Легко и изящно - как близорукий вдевает нить в иглу, - Мать насылала абстракции образов, благодаря которым человек тоньше ощущал и понимал ее. Цой незримо ощутил границу края, пересечь которую отчаянно желало все его естество; он испытал сильное желание избавиться от черты, а когда удалось - все происходящее осозналось максимально четко и явно, обострилась чувствительность. Мать будто бархатной кистью касалась струн его понимания, смахивая все ненужное, точно пыль. Состояние полного покоя, в котором Обелиск общался с человеком на равных, так, словно говорил сам с собой. Коптук - сгустки червей, которым искатель не успел придумать названия, - ловят и питаются насекомыми, многие из которых ядовиты. Языки впитывают и перерабатывают токсин, а бледнолицые высушивают их и измельчают, если хотят получить баундот - то самое крошево, что Рисс щедро отсыпала в жаровню, - помогающее лучше понимать Мать.

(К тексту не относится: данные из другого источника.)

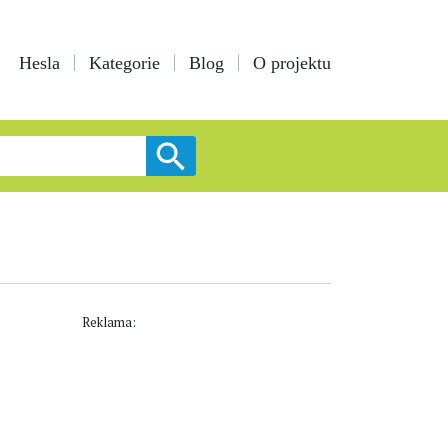
Hesla
Kategorie
Blog
O projektu
Reklama:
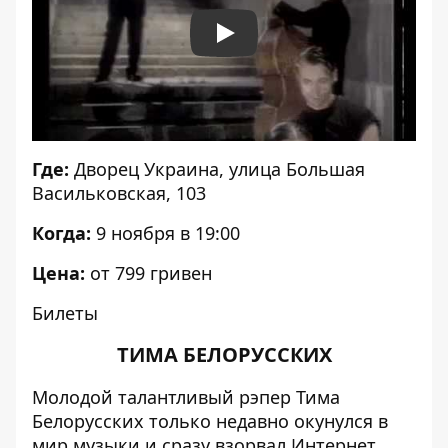
Play
Где:
Дворец Украина, улица Большая
Васильковская, 103
Когда:
9 ноября в 19:00
Цена:
от 799 гривен
Билеты
ТИМА БЕЛОРУССКИХ
Молодой талантливый рэпер Тима
Белорусских только недавно окунулся в
мир музыки и сразу взорвал Интернет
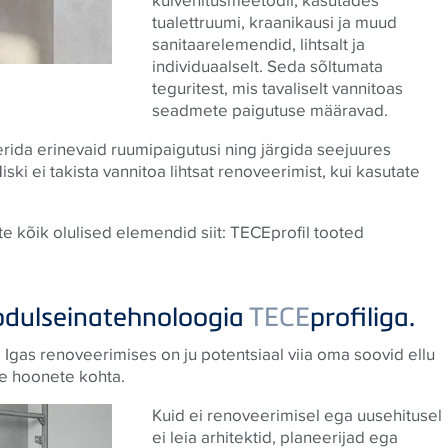
tualettruumi, kraanikausi ja muud
sanitaarelemendid, lihtsalt ja
individuaalselt. Seda sõltumata
teguritest, mis tavaliselt vannitoas
seadmete paigutuse määravad.
rida erinevaid ruumipaigutusi ning järgida seejuures
iski ei takista vannitoa lihtsat renoveerimist, kui kasutate
e kõik olulised elemendid siit: TECEprofil tooted
odulseinatehnoloogia
TECE
profiliga.
Igas renoveerimises on ju potentsiaal viia oma soovid ellu
te hoonete kohta.
Kuid ei renoveerimisel ega uusehitusel
ei leia arhitektid, planeerijad ega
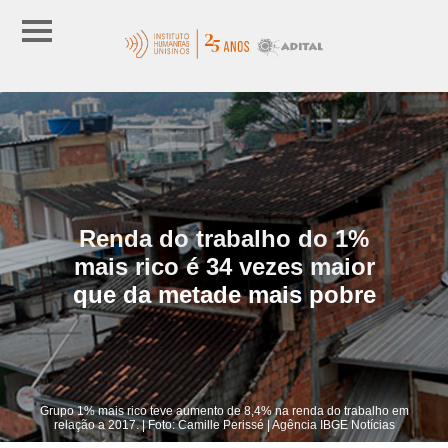
Renda do trabalho do 1%
mais rico é 34 vezes maior
que da metade mais pobre
Grupo 1% mais rico teve aumento de 8,4% na renda do trabalho em
relação a 2017. | Foto: Camille Perissé | Agência IBGE Notícias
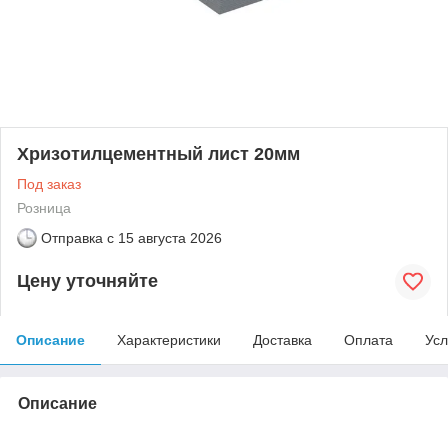
Хризотилцементный лист 20мм
Под заказ
Розница
Отправка с
15 августа 2026
Цену уточняйте
Описание
Характеристики
Доставка
Оплата
Усл
Описание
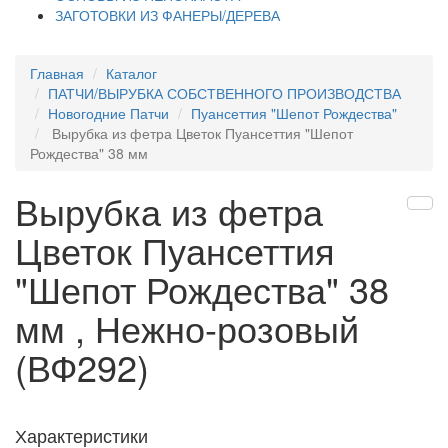
ЗАГОТОВКИ ИЗ ФАНЕРЫ/ДЕРЕВА
Главная
Каталог
ПАТЧИ/ВЫРУБКА СОБСТВЕННОГО ПРОИЗВОДСТВА
Новогодние Патчи
Пуансеттия "Шепот Рождества"
Вырубка из фетра Цветок Пуансеттия "Шепот
Рождества" 38 мм
Вырубка из фетра
Цветок Пуансеттия
"Шепот Рождества" 38
мм , Нежно-розовый
(ВФ292)
Характеристики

Сознание и все естество человека растворялись в пространстве и вскоре стали самим пространством. Он был подобно песчинке - крохотной, но очень важной, как и все прочие, - гонимой ветром по волнам дюн нескончаемой пустыни, и ветра отнесли его в самое начало пути - в ледяную расщелину, через которую попал в Обелиск. Вновь из-под земли выросли силуэты пепельноволосых, орущих на невидимого наблюдателя, желая прогнать. Появилась и женщина, родившая ребенка. Возникли и тронутые. Он рисовал их в воображении грубыми линиями угольков, какими привык нацарапывать Монструм, и все смотрели и кричали так, будто видели его перед глазами.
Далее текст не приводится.